The African National Congress (ANC) has now become the standard-bearer of liberal democracy in South Africa. Since coming to power in 1994 with the help of its partners in the ‘Tripartite Alliance’, the South African Communist Party (SACP) and the Congress of South African Trade Unions (COSATU), the ANC has followed the liberal democratic formula of institutionalizing the combination of individual rights and capitalist market economics. Now integrated with the global offensive mounted by internationalized corporate and finance capital, liberal democracy has acquired the mantle of a necessary and natural political product of an equally necessary and natural economic order. However, the ANC’s embrace of what is a very minimalist conception of democracy has given rise to ideological opposition and class confrontation within its ranks and those of its alliance partners. There has been much ebb and flow of debate since 1994 but the ANC leadership headed by President Thabo Mbeki alongside many of the SACP and COSATU colleagues have proven capable of containing and suppressing dissent. Critics who have openly expressed their opposition have been disciplined, and are marginalized from the respective centres of decision-making and power. What has made these developments all the more dangerous for organizational democracy and political principle has been the leadership’s insistence that democratic debate and opposition within the ANC and the Alliance is as healthy as ever.
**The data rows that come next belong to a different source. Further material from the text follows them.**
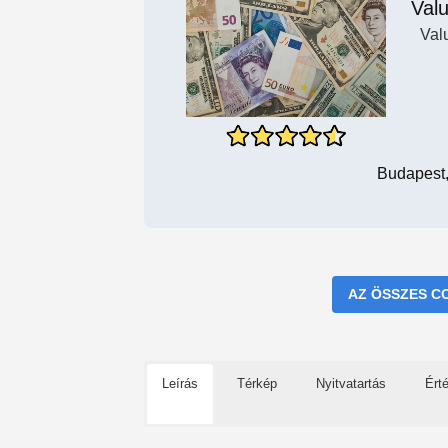
Valu
Val
Budapest,
AZ ÖSSZES C
Leírás
Térkép
Nyitvatartás
Ért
The apparent unity of the ANC and the Alliance has been fashioned through a combination of outright political intimidation, ideological mysticism and the co-option of ANC dissidents and COSATU and SACP leaders into government. In the process, critical questioning of the substance behind the political rhetoric and policy formulation is being suppressed and the right to challenge the new political and economic orthodoxies is being denied.